▶ **What you will do**: Please return the full listing word for word, leaving out any pictures.

▶ **Data shown**:
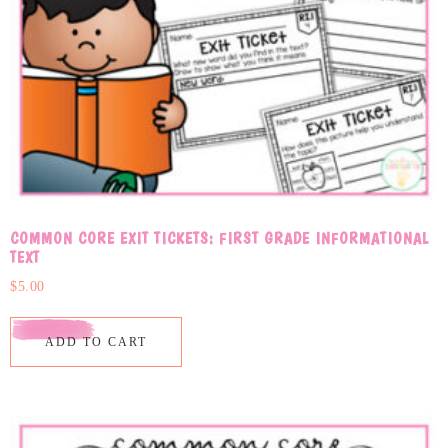
COMMON CORE EXIT TICKETS: FIRST GRADE INFORMATIONAL
TEXT
$
5.00
ADD TO CART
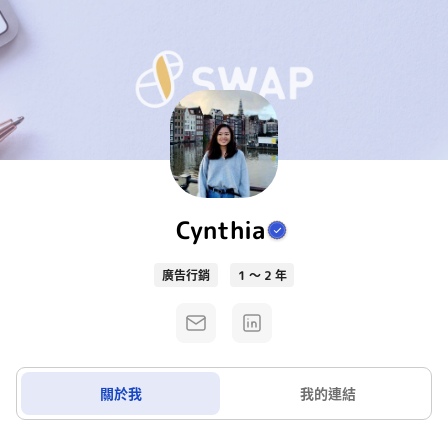
Cynthia
廣告行銷
1 ～ 2 年
關於我
我的連結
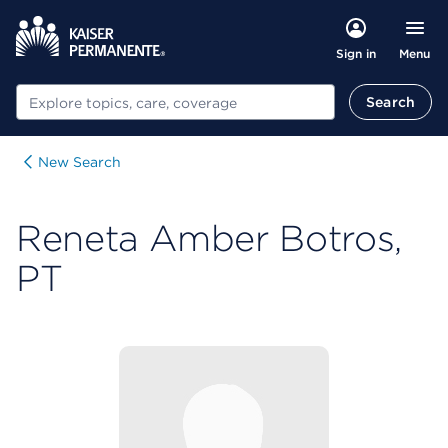
Menu
Sign in
Search
Search
New Search
Reneta Amber Botros,
PT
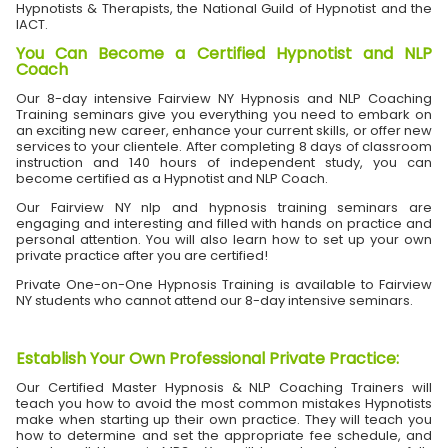
Hypnotists & Therapists, the National Guild of Hypnotist and the
IACT.
You Can Become a Certified Hypnotist and NLP
Coach
Our 8-day intensive Fairview NY Hypnosis and NLP Coaching
Training seminars give you everything you need to embark on
an exciting new career, enhance your current skills, or offer new
services to your clientele. After completing 8 days of classroom
instruction and 140 hours of independent study, you can
become certified as a Hypnotist and NLP Coach.
Our Fairview NY nlp and hypnosis training seminars are
engaging and interesting and filled with hands on practice and
personal attention. You will also learn how to set up your own
private practice after you are certified!
Private One-on-One Hypnosis Training is available to Fairview
NY students who cannot attend our 8-day intensive seminars.
Establish Your Own Professional Private Practice
:
Our Certified Master Hypnosis & NLP Coaching Trainers will
teach you how to avoid the most common mistakes Hypnotists
make when starting up their own practice. They will teach you
how to determine and set the appropriate fee schedule, and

▶ **Exercise result**:
COMMON CORE EXIT TICKETS: FIRST GRADE INFORMATIONAL
TEXT
$
5.00
ADD TO CART
Cynthia
廣告行銷
1 ～ 2 年
關於我
我的連結
Menu
Sign in
Search
Search
New Search
Reneta Amber Botros,
PT
Hypnotists & Therapists, the National Guild of Hypnotist and the
IACT.
You Can Become a Certified Hypnotist and NLP
Coach
Our 8-day intensive Fairview NY Hypnosis and NLP Coaching
Training seminars give you everything you need to embark on
an exciting new career, enhance your current skills, or offer new
services to your clientele. After completing 8 days of classroom
instruction and 140 hours of independent study, you can
become certified as a Hypnotist and NLP Coach.
Our Fairview NY nlp and hypnosis training seminars are
engaging and interesting and filled with hands on practice and
personal attention. You will also learn how to set up your own
private practice after you are certified!
Private One-on-One Hypnosis Training is available to Fairview
NY students who cannot attend our 8-day intensive seminars.
Establish Your Own Professional Private Practice
:
Our Certified Master Hypnosis & NLP Coaching Trainers will
teach you how to avoid the most common mistakes Hypnotists
make when starting up their own practice. They will teach you
how to determine and set the appropriate fee schedule, and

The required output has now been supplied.